Karin Bravin will be curating at Spring/Break Art Show for the third year in a row. This year she will exhibit a show called Dis-Place that will include work by Jeffrey Beebe, Amanda C. Mathis and Shiri Mordechay
Karin Bravin will present three artists working in three different media that explore the idea of a voyage into unknown. Each world they explore is personal and familiar, yet simultaneously strange and foreign.
Shiri Mordechay explores an anthropomorphic society filled with embattled figures, animals and natural forces, a journey through the mind. Jerry Saltz wrote, in his review of Mordechay's 2008 exhibition "Shiri Mordechay gives us a topsy-turvy world of mundane and mad images…It's Charles Adams meets Edgar Allen Poe meets Animal Planet. Mordechay never allows us to look at any one thing; chaos and tumult reign”. Using ink, acrylic, wire and paper, Mordechay creates chaotic installations through cutting and reassembling.
With a profound debt to the world-building language of Dungeons & Dragons and the fantasy/science fiction genres, Jeffrey Beebe has been obsessively drawing and writing out his world of Refractoria—a comprehensive imagino-ordinary world that is equal parts autobiography and pure fantasy—for the last fifteen years. He lives a cloistered, studio-bound life fixating on the creation of his monomaniacal maps, diagrams, genealogical charts, portraits, and other pseudo-archival ephemera. Creating parallel universes filled with fantastical characters, unusual beasts, and alternative terrains, Beebe repackages the past and contextualizes a life.

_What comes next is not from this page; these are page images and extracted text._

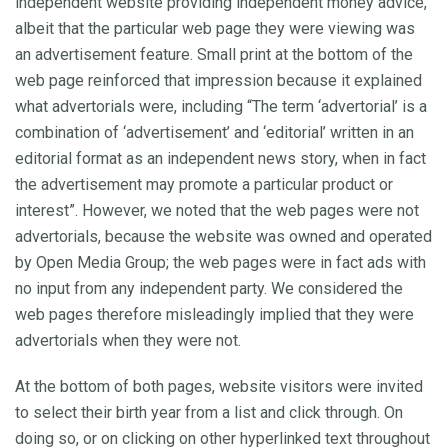
independent website providing independent money advice,
albeit that the particular web page they were viewing was
an advertisement feature. Small print at the bottom of the
web page reinforced that impression because it explained
what advertorials were, including “The term ‘advertorial’ is a
combination of ‘advertisement’ and ‘editorial’ written in an
editorial format as an independent news story, when in fact
the advertisement may promote a particular product or
interest”. However, we noted that the web pages were not
advertorials, because the website was owned and operated
by Open Media Group; the web pages were in fact ads with
no input from any independent party. We considered the
web pages therefore misleadingly implied that they were
advertorials when they were not.
At the bottom of both pages, website visitors were invited
to select their birth year from a list and click through. On
doing so, or on clicking on other hyperlinked text throughout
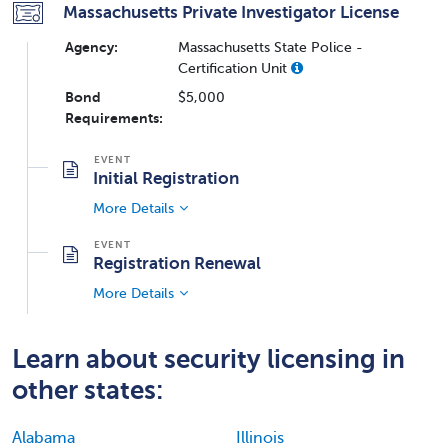
Massachusetts Private Investigator License
Agency:
Massachusetts State Police -
Certification Unit
Bond
$5,000
Requirements:
Initial Registration
More Details
Registration Renewal
More Details
Learn about security licensing in
other states:
Alabama
Illinois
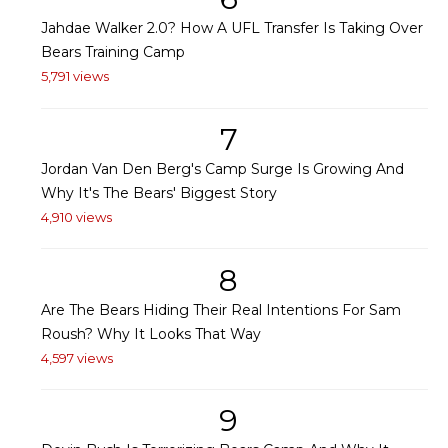
Jahdae Walker 2.0? How A UFL Transfer Is Taking Over
Bears Training Camp
5,791 views
7
Jordan Van Den Berg's Camp Surge Is Growing And
Why It's The Bears' Biggest Story
4,910 views
8
Are The Bears Hiding Their Real Intentions For Sam
Roush? Why It Looks That Way
4,597 views
9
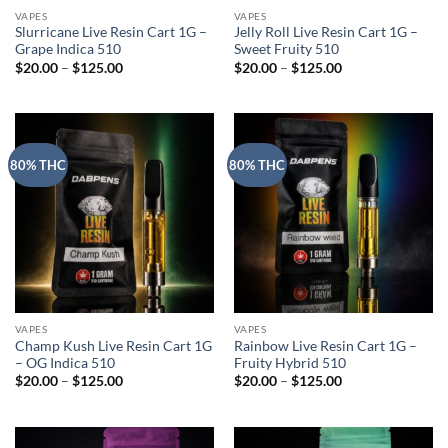
VAPES
VAPES
Slurricane Live Resin Cart 1G –
Jelly Roll Live Resin Cart 1G –
Grape Indica 510
Sweet Fruity 510
Price
Price
$
20.00
–
$
125.00
$
20.00
–
$
125.00
range:
range:
$20.00
$20.00
through
through
$125.00
$125.00
80% THC
80% THC
VAPES
VAPES
Champ Kush Live Resin Cart 1G
Rainbow Live Resin Cart 1G –
– OG Indica 510
Fruity Hybrid 510
Price
Price
$
20.00
–
$
125.00
$
20.00
–
$
125.00
range:
range:
$20.00
$20.00
through
through
$125.00
$125.00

Whereas both Mordechay and Beebe give a nod to the work of Hieronymus Bosch, and depict a strange epic journey, Amanda Mathis’ work is an exploration of thoughts on dwelling and personal narrative. She explores notions of home and memory through the use of architectural imagery, and salvaged materials. Her work evokes a home that has been unearthed, picked apart, spliced together or turned upside down. Blurring the boundaries, her works at once appear comforting, familiar and domestic and on the other hand disconcerting and warped. Is the home a place you really want to be? For her site-specific installations, she will use salvaged carpets, wallpaper remnants, bits of molding and furniture.